Red Sox vs. Yankees: October Rivalry Renewed Under Bronx Lights

By Tiffany Williams –

20230202_172436_0000-12644533043908902857 Red Sox vs. Yankees: October Rivalry Renewed Under Bronx Lights

The rivalry is back under October lights. Red Sox. Yankees. Bronx. Tuesday night. First pitch 6:08 p.m. and the 2025 postseason wastes no time serving up pure theater.

Boston rolls in as the No. 5 seed after an 89-73 campaign, their best since 2021. It’s their first trip back to October since that year, when they also shoved the Yankees aside in the Wild Card.

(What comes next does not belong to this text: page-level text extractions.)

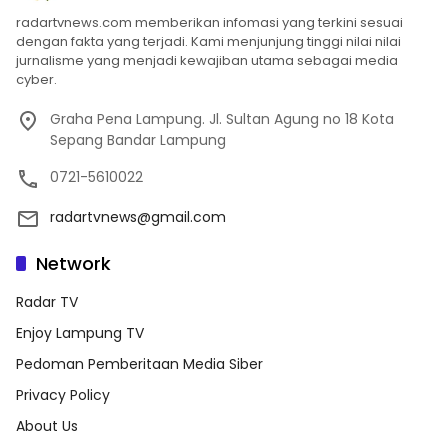
radartvnews.com memberikan infomasi yang terkini sesuai
dengan fakta yang terjadi. Kami menjunjung tinggi nilai nilai
jurnalisme yang menjadi kewajiban utama sebagai media
cyber.
Graha Pena Lampung. Jl. Sultan Agung no 18 Kota
Sepang Bandar Lampung
0721-5610022
radartvnews@gmail.com
Network
Radar TV
Enjoy Lampung TV
Pedoman Pemberitaan Media Siber
Privacy Policy
About Us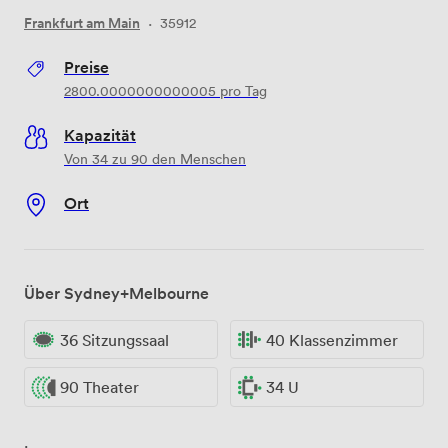
Frankfurt am Main
·
35912
Preise
2800.0000000000005
pro Tag
Kapazität
Von 34 zu 90 den Menschen
Ort
Über Sydney+Melbourne
36 Sitzungssaal
40 Klassenzimmer
90 Theater
34 U
.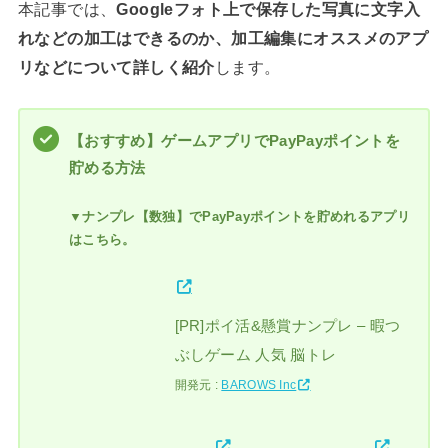
本記事では、
Googleフォト上で保存した写真に文字入
れなどの加工はできるのか、加工編集にオススメのアプ
リなどについて詳しく紹介
します。
【おすすめ】ゲームアプリでPayPayポイントを
貯める方法
▼ナンプレ【数独】でPayPayポイントを貯めれるアプリ
はこちら。
[PR]ポイ活&懸賞ナンプレ – 暇つ
ぶしゲーム 人気 脳トレ
開発元 :
BAROWS Inc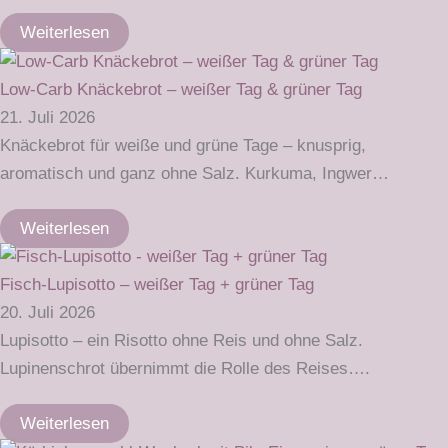
Weiterlesen
Low-Carb Knäckebrot – weißer Tag & grüner Tag
21. Juli 2026
Knäckebrot für weiße und grüne Tage – knusprig,
aromatisch und ganz ohne Salz. Kurkuma, Ingwer…
Weiterlesen
Fisch-Lupisotto – weißer Tag + grüner Tag
20. Juli 2026
Lupisotto – ein Risotto ohne Reis und ohne Salz.
Lupinenschrot übernimmt die Rolle des Reises….
Weiterlesen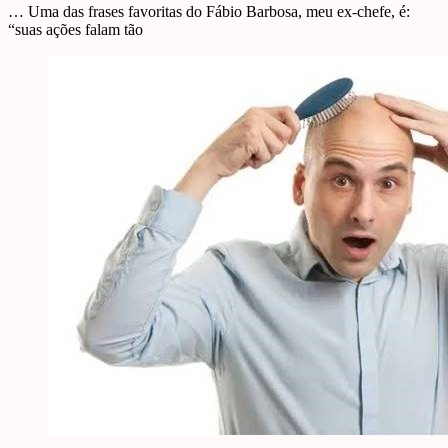
… Uma das frases favoritas do Fábio Barbosa, meu ex-chefe, é:
“suas ações falam tão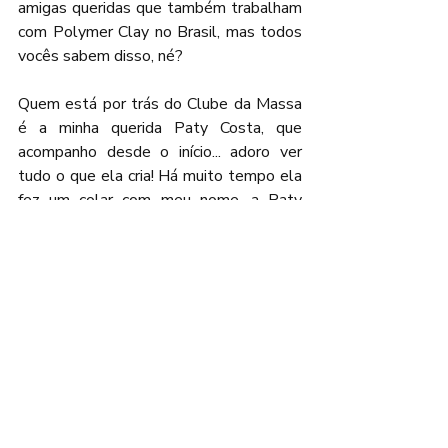
amigas queridas que também trabalham 
com Polymer Clay no Brasil, mas todos 
vocês sabem disso, né?
Quem está por trás do Clube da Massa 
é a minha querida Paty Costa, que 
acompanho desde o início... adoro ver 
tudo o que ela cria! Há muito tempo ela 
fez um colar com meu nome, a Paty 
ensinou esta peça na live número 2 de 
seu canal e eu nunca esqueci.
Aqui está minha versão do colar 
Roberta. É feito com cerâmica plástica, 
uma ágata natural incrustada em argila 
no centro e um grosso cordão de buna.
Uma mistura de preto e dourado, 
seguida de turquesa e laranja.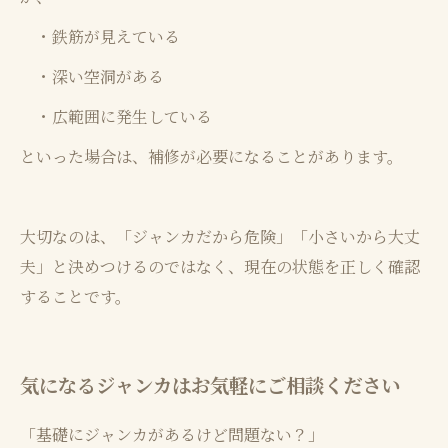
・鉄筋が見えている
・深い空洞がある
・広範囲に発生している
といった場合は、補修が必要になることがあります。
大切なのは、「ジャンカだから危険」「小さいから大丈
夫」と決めつけるのではなく、現在の状態を正しく確認
することです。
気になるジャンカはお気軽にご相談ください
「基礎にジャンカがあるけど問題ない？」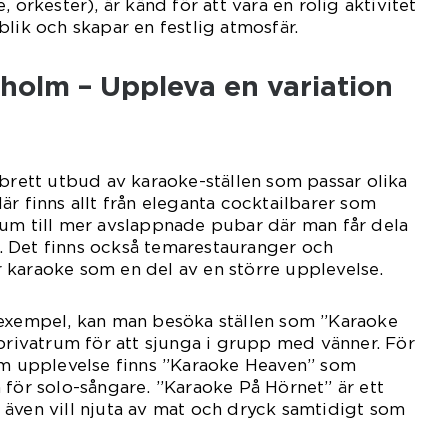
 orkester), är känd för att vara en rolig aktivitet
blik och skapar en festlig atmosfär.
holm – Uppleva en variation
 brett utbud av karaoke-ställen som passar olika
är finns allt från eleganta cocktailbarer som
rum till mer avslappnade pubar där man får dela
 Det finns också temarestauranger och
 karaoke som en del av en större upplevelse.
 exempel, kan man besöka ställen som ”Karaoke
 privatrum för att sjunga i grupp med vänner. För
tim upplevelse finns ”Karaoke Heaven” som
 för solo-sångare. ”Karaoke På Hörnet” är ett
även vill njuta av mat och dryck samtidigt som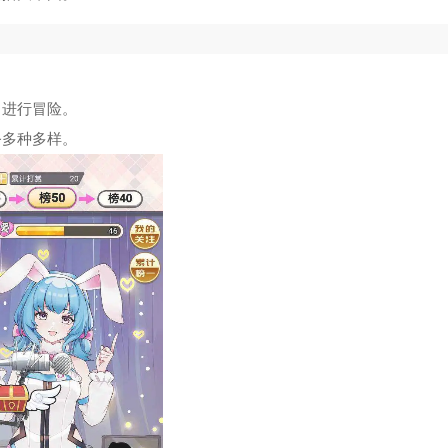
中进行冒险。
务多种多样。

New York hasn’t beaten Boston in the playoffs since 2003. Since then, the Sox own them: three straight postseason series wins, eight of the last nine head-to-head playoff games.

This year’s regular season wasn’t much different. The Sox bullied the Yankees, winning nine of 13, outscoring them by 15 runs, and going 5-2 at Yankee Stadium. They even ripped off an eight-game winning streak in the rivalry, tying their longest in the live-ball era. Boston is 24-15 against New York since 2023. The edge is real, recent, and lopsided.

But the postseason always resets the clock, and New York throws out Max Fried to start Game 1. He’ll be staring down Garrett Crochet, who has been a nightmare for the Yankees in 2025. The lefty went 3-0 with a 3.29 ERA, a 0.88 WHIP, and 39 strikeouts in 27.1 innings against them. Fried has the name, but Crochet has the track record.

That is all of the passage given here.